There is a museum at the college which is NOT free but worth the reasonable price.

And for a boat ride, fried chicken feast, or watching JLB catch itty-bitty fish, don't forget the T**boat.

Considering how many times I have been to Branson, I really should have been able to add more.  Shows you what a good job Melbay did.


----------



## JLB (Jul 19, 2007)

You sound like your old self again, no offense.   

Yeah, we always have room on the Margaritaville Dock.

Ah, Hermann, Missouri, the winemaking capitol of the state.

Actually, before Prohibition, because of Hermann winemaking, Missouri was the thrid leading winemaking state.  I remember it well.

It's making a comeback of sorts, and a setback because of a late freeze this year.



Topeka Tom said:


> And for a boat ride, fried chicken feast, or watching JLB catch itty-bitty fish, don't forget the T**boat..


----------



## vemmajhose (Jul 20, 2007)

*Ok, I have heard you say many times...*

to come by there to others visiting the area.  I have no idea what it is though...sorry.  Could you explain the above quote for me? 
J


----------



## JLB (Jul 20, 2007)

We (wife and me) have hosted folks from these forums for as long as I have been on them when they visit Branson.

We have a dock (Margaritaville, named after our exchange to The Galleon in Key West and painted Key West colors) with a swimdeck and a boat (the BTSRN).  We also golf, meet for dinner, go to shows, share SDC BAF passes when available, and coordinate it when others have some available.

We are three miles south of the Kimberling City bridge, on the across the bridge side.

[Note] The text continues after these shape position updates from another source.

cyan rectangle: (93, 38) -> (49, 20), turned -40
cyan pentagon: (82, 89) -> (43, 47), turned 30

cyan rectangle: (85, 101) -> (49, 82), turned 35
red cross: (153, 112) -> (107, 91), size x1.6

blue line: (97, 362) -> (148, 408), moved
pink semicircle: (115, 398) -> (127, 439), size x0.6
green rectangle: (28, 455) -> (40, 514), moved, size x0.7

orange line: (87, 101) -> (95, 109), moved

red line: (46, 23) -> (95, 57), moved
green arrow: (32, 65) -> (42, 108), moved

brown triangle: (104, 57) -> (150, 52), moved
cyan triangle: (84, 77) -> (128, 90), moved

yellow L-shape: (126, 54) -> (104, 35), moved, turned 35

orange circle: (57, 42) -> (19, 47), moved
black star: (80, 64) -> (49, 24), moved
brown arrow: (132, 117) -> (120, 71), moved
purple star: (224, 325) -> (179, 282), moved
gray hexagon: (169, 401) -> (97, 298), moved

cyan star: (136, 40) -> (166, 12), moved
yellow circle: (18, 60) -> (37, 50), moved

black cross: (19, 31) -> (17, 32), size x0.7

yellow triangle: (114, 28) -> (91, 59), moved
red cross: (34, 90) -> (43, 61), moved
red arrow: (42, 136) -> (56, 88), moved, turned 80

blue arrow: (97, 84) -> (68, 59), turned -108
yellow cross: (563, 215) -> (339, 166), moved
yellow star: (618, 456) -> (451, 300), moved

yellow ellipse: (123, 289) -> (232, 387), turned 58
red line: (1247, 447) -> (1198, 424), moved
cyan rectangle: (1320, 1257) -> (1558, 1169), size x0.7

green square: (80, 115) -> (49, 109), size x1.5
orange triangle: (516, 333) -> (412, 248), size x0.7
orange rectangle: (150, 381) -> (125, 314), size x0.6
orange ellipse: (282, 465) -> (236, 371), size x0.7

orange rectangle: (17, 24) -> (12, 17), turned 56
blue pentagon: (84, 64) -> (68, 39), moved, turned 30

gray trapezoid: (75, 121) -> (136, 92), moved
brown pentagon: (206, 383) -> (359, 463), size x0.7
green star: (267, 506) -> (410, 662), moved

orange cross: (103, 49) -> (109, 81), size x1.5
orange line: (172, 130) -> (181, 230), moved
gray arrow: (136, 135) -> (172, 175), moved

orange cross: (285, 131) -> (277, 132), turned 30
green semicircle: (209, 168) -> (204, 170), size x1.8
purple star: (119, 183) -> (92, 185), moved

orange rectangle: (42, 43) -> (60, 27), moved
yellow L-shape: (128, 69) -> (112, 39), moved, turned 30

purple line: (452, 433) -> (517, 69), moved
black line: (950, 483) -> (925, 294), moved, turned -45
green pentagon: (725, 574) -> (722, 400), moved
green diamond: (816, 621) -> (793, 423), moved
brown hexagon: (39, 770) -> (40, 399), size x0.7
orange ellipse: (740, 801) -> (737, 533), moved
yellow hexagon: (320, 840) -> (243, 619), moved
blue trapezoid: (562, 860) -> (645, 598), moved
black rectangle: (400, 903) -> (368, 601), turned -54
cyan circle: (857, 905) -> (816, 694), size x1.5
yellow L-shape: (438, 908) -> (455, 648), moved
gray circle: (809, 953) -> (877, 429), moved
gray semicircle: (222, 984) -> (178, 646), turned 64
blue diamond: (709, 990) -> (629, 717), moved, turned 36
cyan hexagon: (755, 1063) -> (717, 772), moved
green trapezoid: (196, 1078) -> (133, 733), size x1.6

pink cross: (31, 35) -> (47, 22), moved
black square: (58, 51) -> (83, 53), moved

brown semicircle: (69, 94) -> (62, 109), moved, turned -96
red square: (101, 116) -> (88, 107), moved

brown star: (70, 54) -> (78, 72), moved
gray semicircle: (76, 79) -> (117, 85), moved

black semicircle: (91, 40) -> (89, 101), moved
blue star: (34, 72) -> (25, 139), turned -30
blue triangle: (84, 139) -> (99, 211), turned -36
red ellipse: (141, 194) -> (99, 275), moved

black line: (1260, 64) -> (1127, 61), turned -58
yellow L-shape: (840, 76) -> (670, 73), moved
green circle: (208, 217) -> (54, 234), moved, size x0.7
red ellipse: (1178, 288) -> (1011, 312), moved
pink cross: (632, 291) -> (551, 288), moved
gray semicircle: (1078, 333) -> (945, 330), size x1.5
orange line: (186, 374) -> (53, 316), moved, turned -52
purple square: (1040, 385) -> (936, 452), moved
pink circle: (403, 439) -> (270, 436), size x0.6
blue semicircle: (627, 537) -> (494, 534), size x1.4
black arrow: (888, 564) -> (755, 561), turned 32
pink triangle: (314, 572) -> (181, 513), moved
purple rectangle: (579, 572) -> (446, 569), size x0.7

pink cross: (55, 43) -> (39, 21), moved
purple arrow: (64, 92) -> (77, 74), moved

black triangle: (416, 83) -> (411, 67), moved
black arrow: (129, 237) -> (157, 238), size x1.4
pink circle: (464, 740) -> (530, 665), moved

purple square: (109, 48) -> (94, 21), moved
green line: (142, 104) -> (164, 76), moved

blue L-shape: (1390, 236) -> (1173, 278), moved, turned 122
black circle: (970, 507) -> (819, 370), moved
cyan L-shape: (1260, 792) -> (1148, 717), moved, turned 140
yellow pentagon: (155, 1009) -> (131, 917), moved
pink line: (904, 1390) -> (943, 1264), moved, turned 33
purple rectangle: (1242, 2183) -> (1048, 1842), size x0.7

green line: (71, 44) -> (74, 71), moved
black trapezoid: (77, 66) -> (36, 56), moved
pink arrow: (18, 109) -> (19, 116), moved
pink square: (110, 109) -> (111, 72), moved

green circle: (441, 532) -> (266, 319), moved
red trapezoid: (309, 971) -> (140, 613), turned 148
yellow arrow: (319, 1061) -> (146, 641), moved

And we are inexpensive, one of your criteria.


----------



## vemmajhose (Jul 20, 2007)

*That is very cool of you....*

We will only be there for 22,23,24 and I do not know how you feel about kids but we are attached to 3.  If you know of a good golf place I'm sure my husband would be up for a round and not have to play alone.  Let me know if you are available at all and what is up.  
Thanks.
J


----------



## AwayWeGo (Jul 20, 2007)

*Timeshare Tours.*

When we were in Branson MO last fall, we went on 2 high-pressure, arm-twisting timeshare sales tours -- for freebies, naturally. 

Now _that's_ entertainment. 

-- Alan Cole, McLean (Fairfax County), Virginia, USA.​


----------



## JLB (Jul 21, 2007)

Gitn' close.

I'm working tomorrow, 22nd.

I've got a deal on golf your husband will love.  I am free the 23rd and 24, but one of those days I have to work in a match-play pairing with a 16-year-old at the country club.  For real!  I don't know if I can have your husband along, too, but I can do it separate.

We have had several families, with kids, visit.  Even kids and dogs.    If the weather is good, it could not be a better time to visit the Margaritaville Dock.

Drop me an email and I'll give you our phone number and directions.  Let me know where you are staying.



vemmajhose said:


> We will only be there for 22,23,24 and I do not know how you feel about kids but we are attached to 3.  If you know of a good golf place I'm sure my husband would be up for a round and not have to play alone.  Let me know if you are available at all and what is up.
> Thanks.
> J


----------